Le cancer du sein, qui a une incidence relativement élevée chez les femmes juives, possède un microbiome particulièrement riche et diversifié.
« Globalement, cette recherche va changer le diagnostic, la gestion et le pronostic du cancer humain dès maintenant et pour de nombreuses années à venir », a déclaré Daniel Douek, chercheur principal à la division d’immunologie humaine des National Institutes of Health de Bethesda, Maryland.
Straussman a commencé ses recherches sur les bactéries il y a près de 10 ans après s’être demandé pourquoi les cellules cancéreuses des patients ne réagissent pas systématiquement aux médicaments comme elles le font en laboratoire.

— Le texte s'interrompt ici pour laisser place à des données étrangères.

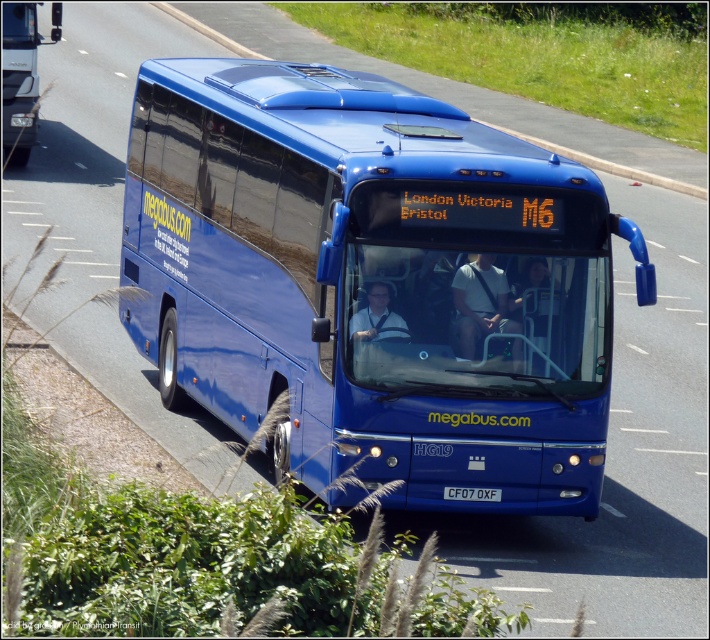 Question: Can you confirm if white fabric shirt at center is positioned to the left of white plastic license plate at center?

Choices:
 (A) no
 (B) yes

Answer: (A)

Question: Which point is farther from the camera taking this photo?

Choices:
 (A) (366, 291)
 (B) (459, 496)
 (C) (21, 90)

Answer: (C)

Question: Does blue metallic bus at center have a greater width compared to matte blue bus at upper center?

Choices:
 (A) no
 (B) yes

Answer: (B)

Question: Considering the relative positions of blue metallic bus at center and white plastic license plate at center in the image provided, where is blue metallic bus at center located with respect to white plastic license plate at center?

Choices:
 (A) left
 (B) right

Answer: (A)

Question: Which of these objects is positioned closest to the matte blue bus at upper center?

Choices:
 (A) white plastic license plate at center
 (B) matte blue shirt at center
 (C) white fabric shirt at center
 (D) blue metallic bus at center

Answer: (B)

Question: Which of the following is the closest to the observer?

Choices:
 (A) (371, 321)
 (B) (457, 506)
 (C) (491, 500)
 (D) (6, 129)

Answer: (A)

« Les gens pensent que les tumeurs sont une masse de cellules qui se développe de manière incontrôlable », a déclaré Straussman dans une récente interview dans son laboratoire de 15 personnes au Département de biologie cellulaire moléculaire de Weizmann. « La vérité est que les tumeurs sont comme n’importe quel autre organe. »

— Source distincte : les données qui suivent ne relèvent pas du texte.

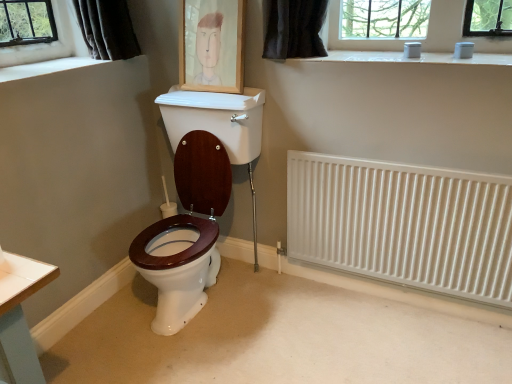 This screenshot has height=384, width=512. I want to click on vacant region to the left of white metallic radiator at right, so click(x=285, y=319).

Dans le projet le plus récent de Straussman, lui et son équipe ont prélevé des échantillons de tumeurs sur 1 526 patients atteints de sept types de cancer – sein, poumon, ovaire, pancréatique, mélanome, os et cerveau – et ont trouvé différents assortiments de bactéries en corrélation avec des types de tumeurs spécifiques. Fait intéressant, il a découvert qu’environ 70 % des patientes atteintes d’un cancer du sein avaient des bactéries dans leurs tumeurs.
« Certaines de ces bactéries pourraient renforcer la réponse immunitaire anticancéreuse, tandis que d’autres pourraient la supprimer », a déclaré le Dr Mark Israel, directeur exécutif du Fonds israélien de recherche sur le cancer, ou ICRF. « C’est important parce que la spécificité en biologie signifie que ces bactéries jouent un rôle biologique. En d’autres termes, s’il n’y avait pas de raison pour que ces bactéries persistent, le corps les rejetterait.
Depuis 2016, l’ICRF finance le travail de Straussman avec des subventions dépassant 300 000 $. L’organisation, qui recueille des millions de dollars en Amérique du Nord pour la recherche sur le cancer, soutient des recherches scientifiques dans plus de 20 institutions à travers Israël.
« La découverte unique de l’article de Straussman est que les collections de bactéries dans les cellules tumorales varient d’un type de tumeur à l’autre », a déclaré Israel. «Ils doivent fournir une sorte d’avantage aux cellules tumorales ou faire quelque chose qui contribue au comportement de la tumeur. Par conséquent, il y a beaucoup d’intérêt à s’en débarrasser et, espérons-le, à avoir un effet thérapeutique.
Straussman a déclaré que sa dernière étude pourrait également expliquer pourquoi certaines bactéries sont attirées par certaines cellules cancéreuses et pourquoi chaque cancer a son propre microbiome typique.
Les tumeurs sont des écosystèmes complexes connus pour contenir des cellules immunitaires, des cellules stromales, des vaisseaux sanguins, des nerfs et de nombreux autres composants en plus des cellules cancéreuses. Ils font tous partie de ce qu’on appelle le microenvironnement tumoral.
« Nos études, ainsi que des études menées par d’autres laboratoires, démontrent clairement que les bactéries font également partie intégrante du microenvironnement tumoral », a déclaré Straussman. « Nous espérons qu’en découvrant comment ils s’intègrent exactement dans l’écologie générale des tumeurs, nous pourrons trouver de nouvelles façons de traiter le cancer. »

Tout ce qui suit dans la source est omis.